Structure of 2,3-dicarboxy-1-methylpyridinium chloride studied by X-ray diffraction, DFT calculation, NMR, FTIR and Raman spectra

The structure of 2,3-dicarboxy-1-methylpyridinium chloride (1) has been studied by X-ray diffraction, DFT calculations, NMR, FTIR and Raman spectra. The crystals are monoclinic, space group P21/c. Chloride anion links two 2,3-dicarboxy-1-methylpyridinium cations into infinite zigzag chains down the [0 0 1] direction by the OH⋯Cl−⋯HO hydrogen bonds of 2.970(2) and 3.011(2) Å. Hydrogen bond lengths in single molecules (2–4) optimized by the B3LYP/6-311++G(d,p) approach depend on the environment and intramolecular O·H·O hydrogen bond. Linear correlations between the experimental 13C and 1H chemical shifts (δexp) of the investigated compound in DMSO-d6 and the GIAO/B3LYP/6-311++G(d.p) magnetic isotropic shielding constants (σcalc) calculated using the screening solvation model (COSMO), δexp = a + b σcalc, are reported. The FTIR spectrum of the solid compound is consistent with the X-ray structure.
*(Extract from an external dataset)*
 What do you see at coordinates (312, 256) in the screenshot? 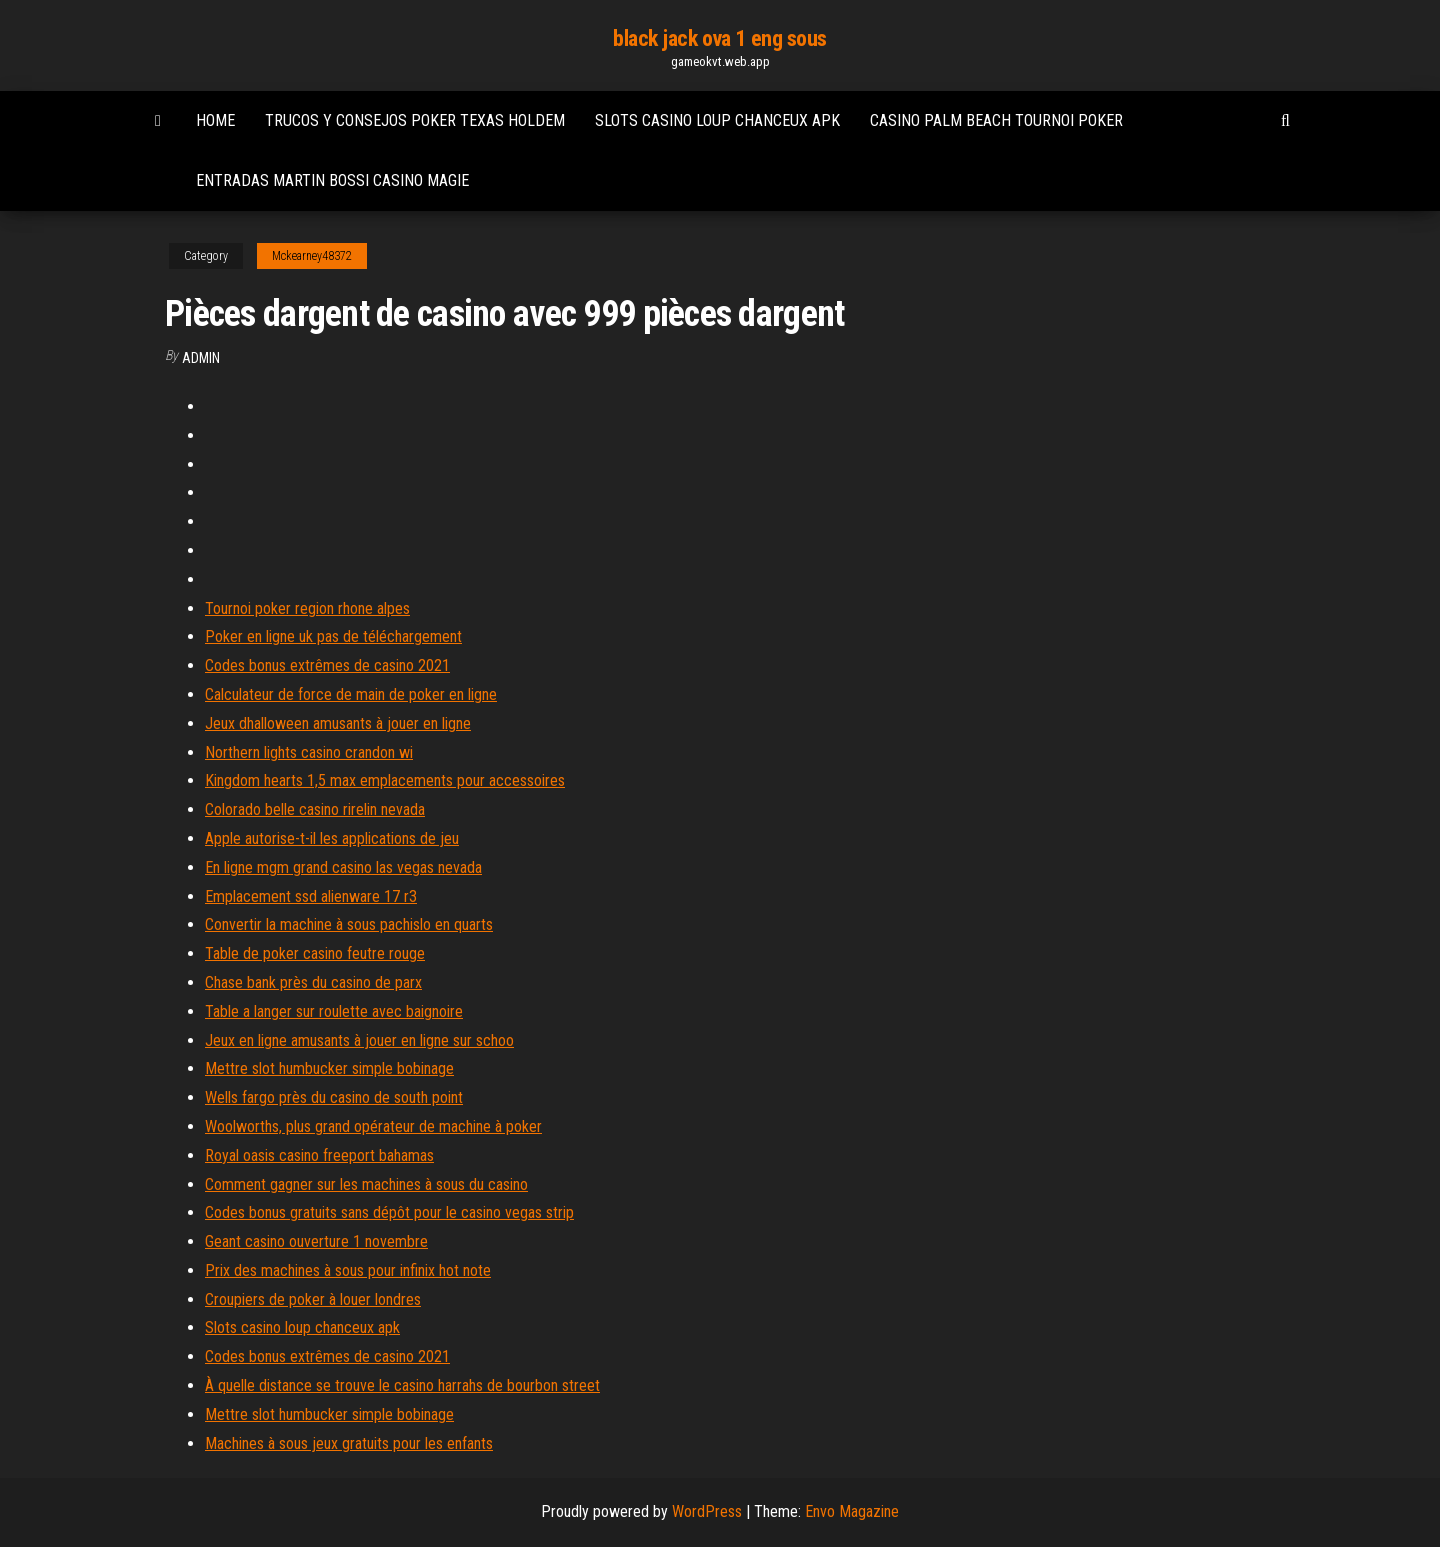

The deformation in-plane and out-of-plane OH vibrations, both in FTIR and second-derivative (d2) spectra, appear as two bands consistent with the OH⋯Cl−⋯HO arrangement.

► Chloride anion links two 2,3-dicarboxy-1-methylpyridinium cations into infinite zigzag chains.
► Chloride anion is engaged in OH⋯Cl−⋯HO hydrogen bonds.
► Two δOH and two γOH bands appear in FTIR spectrum.
► In optimized molecule by the B3LYP/6-311++G(d,p) proton is not transferred.